AGIC is going there for several reasons. First, they’ll set GPS points and match them to their maps and huge database of satellite images, so researchers will have a more accurate understanding of just where it is they’re looking at. Along the way, they’ll also map the rare wet patches in these valleys—such as Don Juan Pond, the saltiest lake in the world. That information will help scientist who study extreme forms of life know where to look for them.
But not all their work is in the field. Recently, AGIC was given access to images of Antarctica, taken by the same satellites that do intelligence imaging for the U.S. government.
“Because the orbits of these satellites come together at the poles, I can shoot every point in Antarctica up to three times per day, per satellite,” Morin says. “There’s no competition because nobody using them wants to see Antarctica but me. And each pixel is between 50 centimeters and 1 meter. I’m getting between 200 and 500 gigabytes of data every day.”

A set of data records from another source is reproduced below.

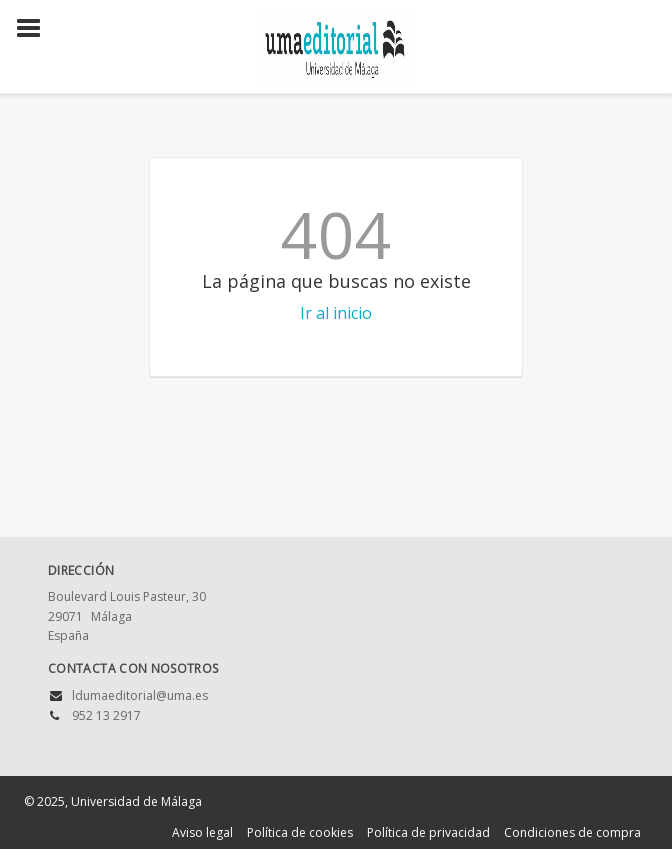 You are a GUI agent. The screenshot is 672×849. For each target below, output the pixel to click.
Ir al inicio (336, 313)
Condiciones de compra (572, 832)
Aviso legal (202, 832)
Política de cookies (300, 832)
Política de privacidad (428, 832)
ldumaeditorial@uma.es (140, 695) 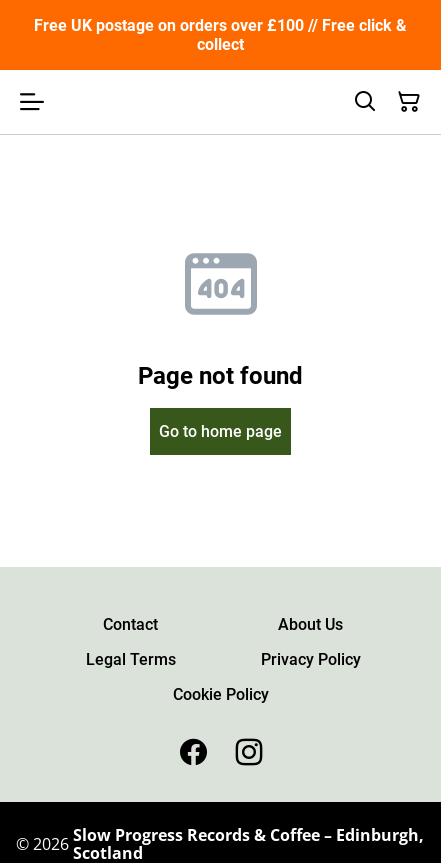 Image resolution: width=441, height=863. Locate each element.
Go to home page (220, 431)
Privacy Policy (311, 659)
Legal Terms (131, 659)
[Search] (365, 102)
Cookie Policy (221, 694)
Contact (130, 624)
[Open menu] (32, 102)
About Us (310, 624) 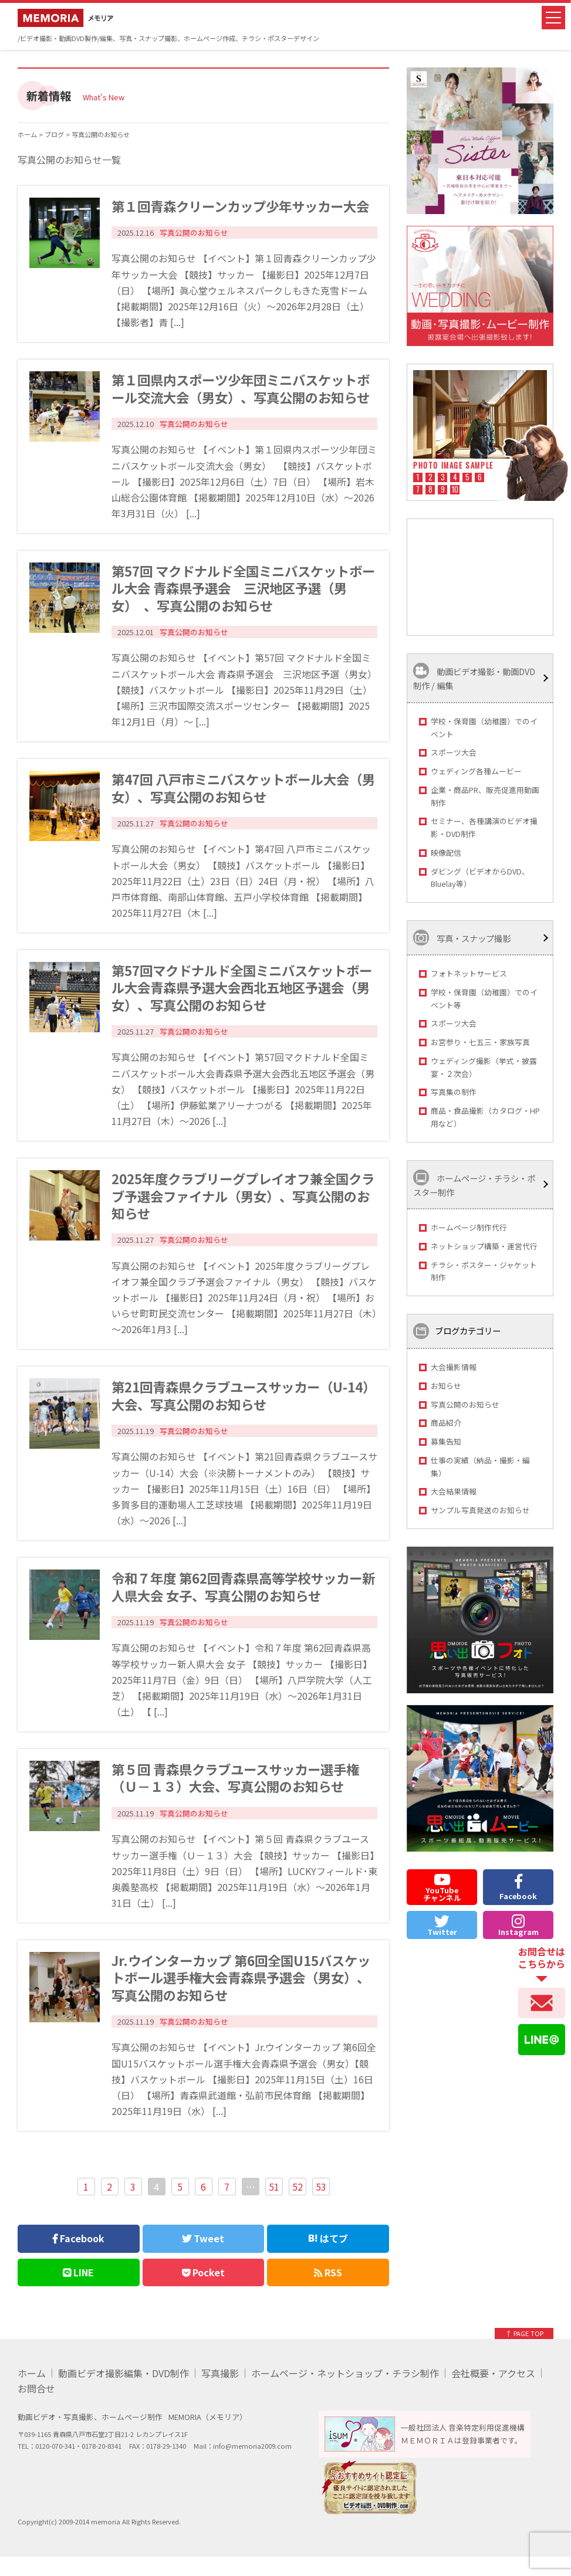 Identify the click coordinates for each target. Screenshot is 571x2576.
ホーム (32, 2373)
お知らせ (446, 1385)
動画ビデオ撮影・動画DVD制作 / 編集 (474, 677)
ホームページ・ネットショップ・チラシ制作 (345, 2373)
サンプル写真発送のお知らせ (480, 1510)
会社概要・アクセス (493, 2373)
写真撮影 (220, 2373)
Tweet (203, 2238)
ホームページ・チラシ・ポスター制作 (474, 1184)
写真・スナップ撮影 (462, 937)
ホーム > (31, 134)
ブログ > (58, 134)
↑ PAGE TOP (524, 2333)
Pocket (203, 2272)
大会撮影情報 (454, 1366)
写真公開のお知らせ (465, 1404)
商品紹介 (446, 1422)
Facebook (78, 2238)
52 (297, 2187)
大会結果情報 (454, 1491)
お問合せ (36, 2388)
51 (274, 2187)
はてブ (328, 2238)
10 (455, 489)
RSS (328, 2272)
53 (321, 2187)
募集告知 (446, 1441)
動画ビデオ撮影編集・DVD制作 (123, 2373)
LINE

The images are in exquisite detail. The hard part is figuring out how to organize, store and actually put the information to productive use. It’s an overwhelming task, but Morin and his team are starting to get the hang of it. One of the ways they’ve used the images is to help penguin researchers find colonies of the birds and track their movements.
How do you find penguins on a satellite image? “Even with this level of detail, it’s hard to spot the birds,” says Morin. “So what we do is look for reddish-brown smears on the snow—trails of penguin poop—and follow those back to the colonies, which you can see because it’s just a huge spot of poop.”